コカ・コーラ社での応用AI（TensorFlow Dev Summit 2018 (Applied AI at The Coca-Cola Company (TensorFlow Dev Summit 2018))

字幕表動画を再生する

♪ (music) ♪
Alright.
So yes, I'm Patrick. I'm a Solutions Strategist from Coca-Cola.
Today I'm going to share with you how we're using TensorFlow
to support some of our largest, most popular
digital marketing programs in North America.
So, we're going to take the TensorFlow Dev Summit
off to a marketing tangent for a minute,
before we come back.
Alright, so as a background:
What is proof of purchase and what is its relationship to marketing?
As an example, back in the day,
folks could clip the barcodes off their cereal boxes
and then mail these barcodes back into the cereal company
to receive a reward--
some kind of coupon or prize back through the mail.
And this is basic loyalty marketing.
Brands--in this case, the cereal company--
rewarding consumers who purchase,
and at the same time
opening up a line of communication between the brand and the consumer.
Over the last 15-odd years of marketing digitization,
this concept has evolved into digital engagement marketing--
rewarding consumers in the moment, in real time,
through web and mobile channels.
But often, proof of purchase is still an important component of that experience.

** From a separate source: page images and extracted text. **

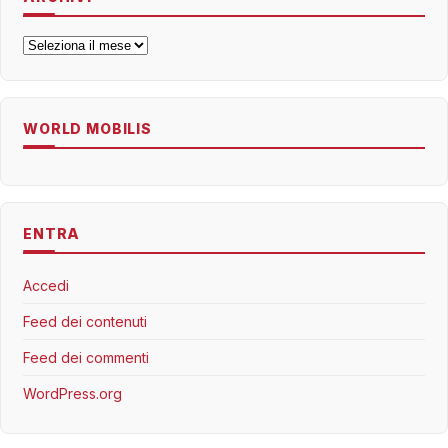
Archivi
WORLD MOBILIS
ENTRA
Accedi
Feed dei contenuti
Feed dei commenti
WordPress.org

We have a very active digital engagement marketing program at Coca-Cola.
Through proof of purchase
our consumers can earn a magazine subscription,
or the chance to win a cruise,
or a vintage vending machine.
And this is what proof of purchase looks like at Coke.

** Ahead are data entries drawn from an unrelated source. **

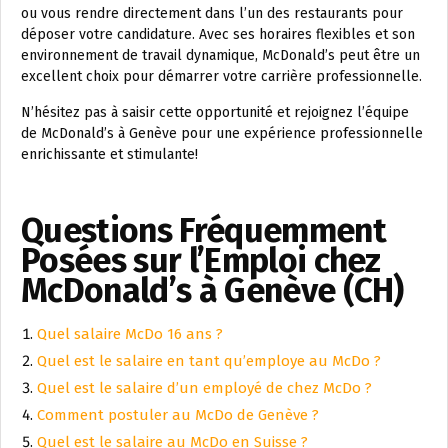
ou vous rendre directement dans l’un des restaurants pour
déposer votre candidature. Avec ses horaires flexibles et son
environnement de travail dynamique, McDonald’s peut être un
excellent choix pour démarrer votre carrière professionnelle.
N’hésitez pas à saisir cette opportunité et rejoignez l’équipe
de McDonald’s à Genève pour une expérience professionnelle
enrichissante et stimulante!
Questions Fréquemment
Posées sur l’Emploi chez
McDonald’s à Genève (CH)
Quel salaire McDo 16 ans ?
Quel est le salaire en tant qu’employe au McDo ?
Quel est le salaire d’un employé de chez McDo ?
Comment postuler au McDo de Genève ?
Quel est le salaire au McDo en Suisse ?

Underneath our bottle caps and inside those cardboard fridge packs
that you can buy at the grocery store
we've printed these 14-character product pincodes.

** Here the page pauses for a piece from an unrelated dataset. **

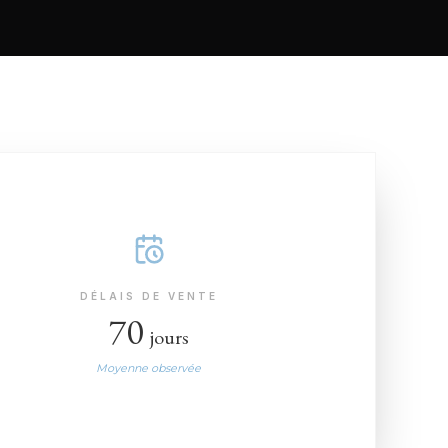
DÉLAIS DE VENTE
70
jours
Moyenne observée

These are unique to every product
and these are what our consumers enter into our promotions.
You can enter these in by hand,
but on your mobile device, you can scan them.
This had been the holy grail of marketing IT at Coke for a long time.
We looked at both commercial
and open source optical character recognition software, OCR,
but it could never read these codes very well.
The problem has to do with the [failure] of the code.
So, these are 4 x 7 dot matrix printed.
The printer head is about an inch off the surface
of the cap and fridge pack,
and these things are flying underneath that printer head at a very rapid rate.
So this creates a lot of visual artifacts--
things like character skew and pixel drift--
things that normal OCR can't handle very well.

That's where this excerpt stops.